# My 1st Flies (Try'n Hard inspired)



## Jason (Oct 2, 2007)

I got my little kit the other day and have been chomping at the bit to start tying. Well I don't have materials or the right line thread so i used what I had....power pro and "borrowed" materials from my dogs/chickens/car wash brush. I feel like a crack feene looking fer material!!! Fer what I had, I reckon they didn't turn out too bad....I believe my chickens are gonna start watching me a bit better!!!:shifty:


----------



## daniel9829 (Jan 31, 2009)

I have been tying for almost 40 years. Some of the ugliest flies that I tied wound up being the best catchers. I am not in the class that thinks all flies have to be tied perfect. When I got started in the late 60's I used moms sewing thread and fake fur, cat hair, dog hair. buck tail off a deer I shot. I started tying jigs and then trying to copy flies in the outdoor life fly fishing section. Aluminum off of gum wrappers were the main body on a lot of streamers. Good luck and keep practicing. The thrill is in catching a fish on a fly you tied. Still gets me off today.


----------



## Jason (Oct 2, 2007)

daniel9829 said:


> I have been tying for almost 40 years. Some of the ugliest flies that I tied wound up being the best catchers. I am not in the class that thinks all flies have to be tied perfect. When I got started in the late 60's I used moms sewing thread and fake fur, cat hair, dog hair. buck tail off a deer I shot. I started tying jigs and then trying to copy flies in the outdoor life fly fishing section. Aluminum off of gum wrappers were the main body on a lot of streamers. Good luck and keep practicing. The thrill is in catching a fish on a fly you tied. Still gets me off today.

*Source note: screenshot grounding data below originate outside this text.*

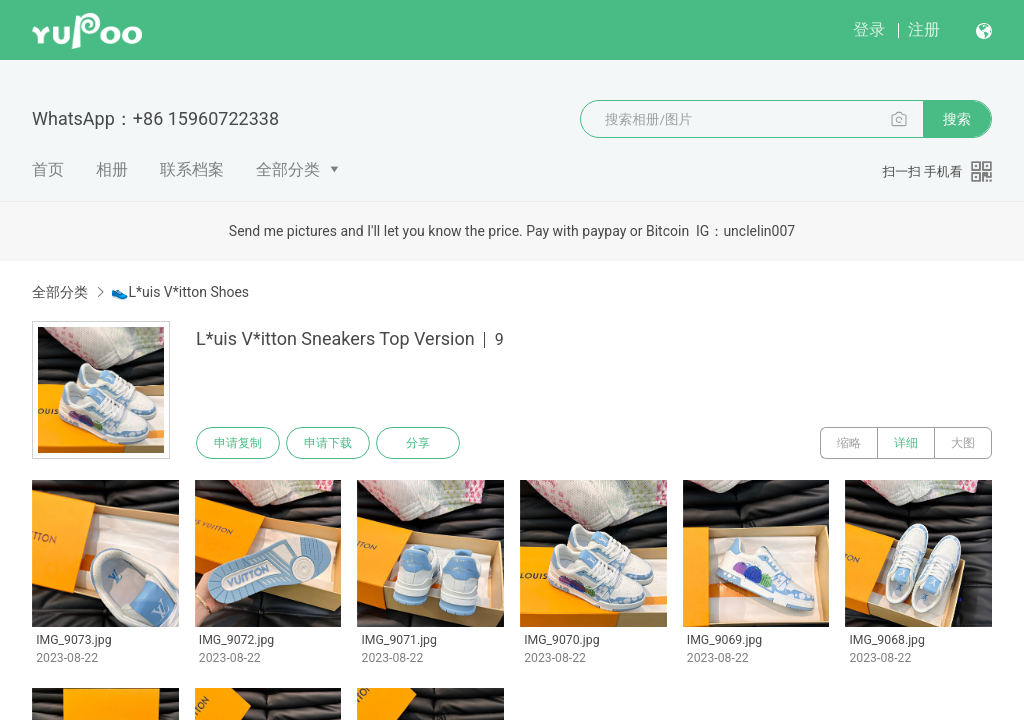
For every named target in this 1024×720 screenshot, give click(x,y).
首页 (48, 169)
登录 (869, 29)
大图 (963, 443)
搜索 (957, 119)
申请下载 (328, 443)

Yeah, just like a mechanic...with the right tools anything is possible. Even told my ole lady and daughter who LOVE Hobby Lobby, that I will be joining them next trip!!! I do believe I might like tying them more then fishing w/ them!:001_huh:


----------



## wtbfishin (Dec 2, 2011)

It's a start. I wouldn't be surprised if something ate it.:shifty:


----------



## Bodupp (Oct 3, 2007)

My Dad had a dog he called Jig because he used its hair to tie crappie jigs.

You will soon catch yourself looking at everyday things thinking, "I can tie a goodun out of that stuff." If you haven't already.


----------



## 192 (Oct 1, 2007)

Good job Jason. I haven't tied in years. Might have to break out the vice again!


----------



## PusherManB2 (Apr 11, 2015)

daniel9829 said:


> I have been tying for almost 40 years. Some of the ugliest flies that I tied wound up being the best catchers. I am not in the class that thinks all flies have to be tied perfect. When I got started in the late 60's I used moms sewing thread and fake fur, cat hair, dog hair. buck tail off a deer I shot. I started tying jigs and then trying to copy flies in the outdoor life fly fishing section. Aluminum off of gum wrappers were the main body on a lot of streamers. Good luck and keep practicing. The thrill is in catching a fish on a fly you tied. Still gets me off today.


I agree 100%! My favorite fly to tie is what I call a trash shrimp. It is the ugliest fly known to man but is my go to in the grass. 

But your fly is actually pretty damn good looking. :thumbup:


----------



## joebuck (Oct 1, 2007)

Nice job J-Boi!


----------



## Jason (Oct 2, 2007)

OK, 1st report w/ the fly......I got SEVERAL bites!!! Mostly on my head from yellow flies and horse flies!!! Only fished fer less then an hour....caught several tree's and bushes! The pond I was fishing is very heavily covered and not many places to throw. I had MANY 2-3 inch bream biting it and taking it down but not big enough to swallow the hook. Had one good blow up but I think it caught the back and didn't come back. Had to walk through waist high weeds all over the pond but had much boots on so snakes were no worry! I did see 1 purty little baby moc at a beaver dam but couldn't get to him quick enough to extinguish him!!!


----------



## ThaFish (Feb 27, 2013)

Dang brother that looks better than all mine! You sure you want me to send those to ya still??  Honestly I bet a largemouth would clobber that if you could put it in front of one! Were you chuckin' that on the 8WT??


----------



## Jason (Oct 2, 2007)

ThaFish said:


> Were you chuckin' that on the 8WT??


Nahhhh fishing w/ a 25 year old cheapo combo....Gonna use the 8WT toinight!!!!:thumbsup:


----------



## Try'n Hard (Oct 23, 2008)

WoW! who knew there was a fly fishing section!! This is my first time in here! Nice!
I think that looks nice Jason.


----------



## Try'n Hard (Oct 23, 2008)

Ok - I'm lost - I can follow a link in here but can't find my way in from the main page??
Must be buried under some sub heading. I'll find it
Been lost ever since forum runner quit working and have to use crapatap


----------



## ditz (Apr 22, 2012)

> I have been tying for almost 40 years. Some of the ugliest flies that I tied wound up being the best catchers. I am not in the class that thinks all flies have to be tied perfect. When I got started in the late 60's I used moms sewing thread and fake fur, cat hair, dog hair. buck tail off a deer I shot.


 I bought some craft fur at Hobby Lobby just yesterday.....It is not as good as the stuff sold at most fly tying supply outlets but it works for some smaller stuff. I have caught a lot of specks on it tied as a craft fur shrimp in tan. Treasure hunting for tying materials has been a live long endeavor since 1970. Get used to it.


----------